Provided entries
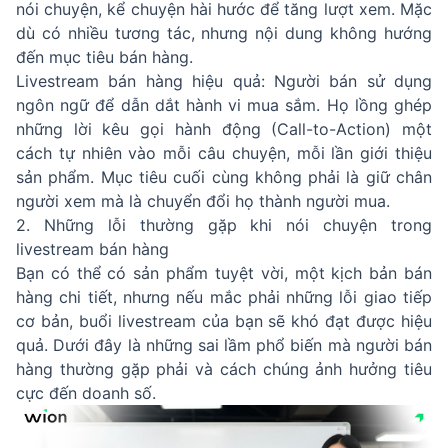
nói chuyện, kể chuyện hài hước để tăng lượt xem. Mặc
dù có nhiều tương tác, nhưng nội dung không hướng
đến mục tiêu bán hàng.
Livestream bán hàng hiệu quả: Người bán sử dụng
ngôn ngữ để dẫn dắt hành vi mua sắm. Họ lồng ghép
những lời kêu gọi hành động (Call-to-Action) một
cách tự nhiên vào mỗi câu chuyện, mỗi lần giới thiệu
sản phẩm. Mục tiêu cuối cùng không phải là giữ chân
người xem mà là chuyển đổi họ thành người mua.
2. Những lỗi thường gặp khi nói chuyện trong
livestream bán hàng
Bạn có thể có sản phẩm tuyệt vời, một kịch bản bán
hàng chi tiết, nhưng nếu mắc phải những lỗi giao tiếp
cơ bản, buổi livestream của bạn sẽ khó đạt được hiệu
quả. Dưới đây là những sai lầm phổ biến mà người bán
hàng thường gặp phải và cách chúng ảnh hưởng tiêu
cực đến doanh số.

Task item
Please copy the line holding "sản phẩm. Mục" and all lines after it to the end of the records, exactly, and nothing else.

Exercise output
sản phẩm. Mục tiêu cuối cùng không phải là giữ chân
người xem mà là chuyển đổi họ thành người mua.
2. Những lỗi thường gặp khi nói chuyện trong
livestream bán hàng
Bạn có thể có sản phẩm tuyệt vời, một kịch bản bán
hàng chi tiết, nhưng nếu mắc phải những lỗi giao tiếp
cơ bản, buổi livestream của bạn sẽ khó đạt được hiệu
quả. Dưới đây là những sai lầm phổ biến mà người bán
hàng thường gặp phải và cách chúng ảnh hưởng tiêu
cực đến doanh số.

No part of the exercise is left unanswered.